By Gurmukh Singh Email By Gurmukh Singh
November 2023
Perspective: Why Are Khalistanis Thriving in Canada?

[Left] Supporters line up to vote for a Khalistan Referendum in Brampton, Ontario. (Photo: @Azhar Javaid on X) 

The perception of popular support among Canadian Sikhs for the secession of Punjab from India to create a separate nation called Khalistan is misleading. It’s only because of the Khalistani control of Canadian gurdwaras—and the political clout that comes from it— has the movement gained momentum. A majority of Canadian Sikhs do not see eye-to-eye with Khalistanis.

Until Prime Minister Justin Trudeau made the bombshell statement in September about “credible allegations of a potential link between agents of the Government of India (GOI) and the killing of a Canadian citizen, Hardeep Singh Nijjar,” many in the Indo-Canadian community believed that Nijjar was gunned down at a Surrey gurdwara because of rivalries between competing groups of Sikh hardliners in Canada.

However, Khalistani groups issued statements claiming it was the Indian government that was responsible for the assassination of Nijjar. The fact that PM Trudeau not only endorsed that allegation, but also went so far as to antagonize India by his somewhat reckless accusation against GOI, has been a big boost for the Khalistanis’ campaign against India.

Talk to any Sikh in the Greater Toronto area or in Vancouver, and they will tell you that it’s only a small number that is creating problems in Canada in the name of Khalistan. A radio show host who regularly talks to people on this issue in Brampton, a suburb of Toronto that is heavily populated with Sikhs, says, “I would put the number of Canadian Sikhs supporting the idea of Khalistan to not more than three-four
percent. That’s it.”

A nexus of gurudwaras and politics

Then why has the Khalistani movement flourished in Canada? Mainly because this small percentage of radicals is a very united and vocal group. And they control most of the gurdwaras—where their power flows from. The gurudwaras have a big hold on the diasporic Sikh community because everybody comes to pay obeisance at these religious places. “Once you control gurdwaras and the community, you attract politicians of all hues. No political leader will miss visiting gurdwaras because they get big receptive audiences at these places,” says Balraj Deol, a Punjabi journalist from Brampton.

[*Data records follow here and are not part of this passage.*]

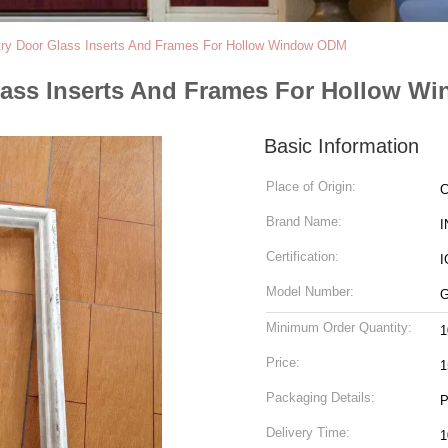
ry Door Glass Inserts And Frames For Hollow Window ODM
lass Inserts And Frames For Hollow 
Basic Information
Place of Origin:
C
Brand Name:
I
Certification:
I
Model Number:
G
Minimum Order Quantity:
1
Price:
1
Packaging Details:
Delivery Time:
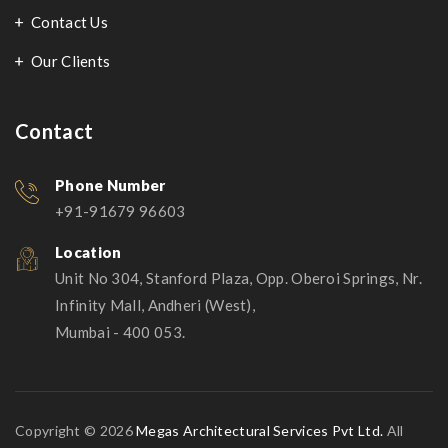
Contact Us
Our Clients
Contact
Phone Number
+91-91679 96603
Location
Unit No 304, Stanford Plaza, Opp. Oberoi Springs, Nr.
Infinity Mall, Andheri (West),
Mumbai - 400 053.
Copyright © 2026
Megas Architectural Services Pvt Ltd.
All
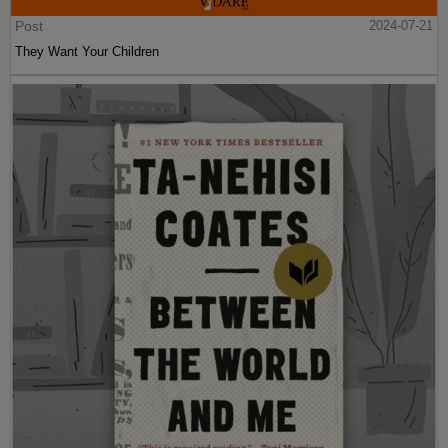
Post
2024-07-21
They Want Your Children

Unlike the gurdwaras in India, which are run by autonomous bodies such as the Shiromani Gurdwara Parbandhak Committee (SGPC) or the Delhi Sikh Gurdwara Management Committee (DSGMC), Sikh temples in Canada are controlled by individual groups that are mostly pro-Khalistan. These groups give membership of their gurdwara committees only to their own relatives, friends, and village kith and kin so that they never lose control of management. Since gurdwaras collect millions of dollars through offerings, they also enjoy financial power which they use to favor their own people (by giving them supply contracts, for example) and further their political agenda by funding politicians and political parties.

Deol believes that, over the years, Khalistanis have gained political clout in a proportion far beyond their small numbers (as a percentage of the population). By patronizing and funding politicians, the younger generation of Khalistanis have risen to the ranks of Members of Parliament. According to Deol, Khalistanis have become very adept at manipulating the political system in Canada through their control of the gurudwaras. “This explains the political clout of Khalistanis and why the movement has flourished in Canada,” he says.

Arguing on the same lines, a Sikh businessman from Brampton, who requests anonymity, says, “That’s how these Khalistanis got Jagmeet Singh elected as MP and leader of the New Democratic Party (NDP).” The NDP has a huge sway over Trudeau’s fortunes in the political system of Canada. “It is as simple as that. It is pure manipulation of the Canadian political system by the Khalistanis,” says the businessman.

Silencing the moderates

It is often asked why moderate Sikhs are not vocal in opposing the Khalistanis that are, after all, a small fraction of the Sikh community in Canada. “Well, the Khalistanis have become adept at silencing anyone opposing them. They have put social media savvy people in their political offices. Whenever any incon-venient issue arises, they unleash their criticism through their social media network to oppose or suppress it. Similarly, if any moderate Sikh raises their voice against them, they start getting threatening messages, forcing them to keep quiet. The Khalistanis have used social media to silence their critics,” says the Sikh businessman from Brampton.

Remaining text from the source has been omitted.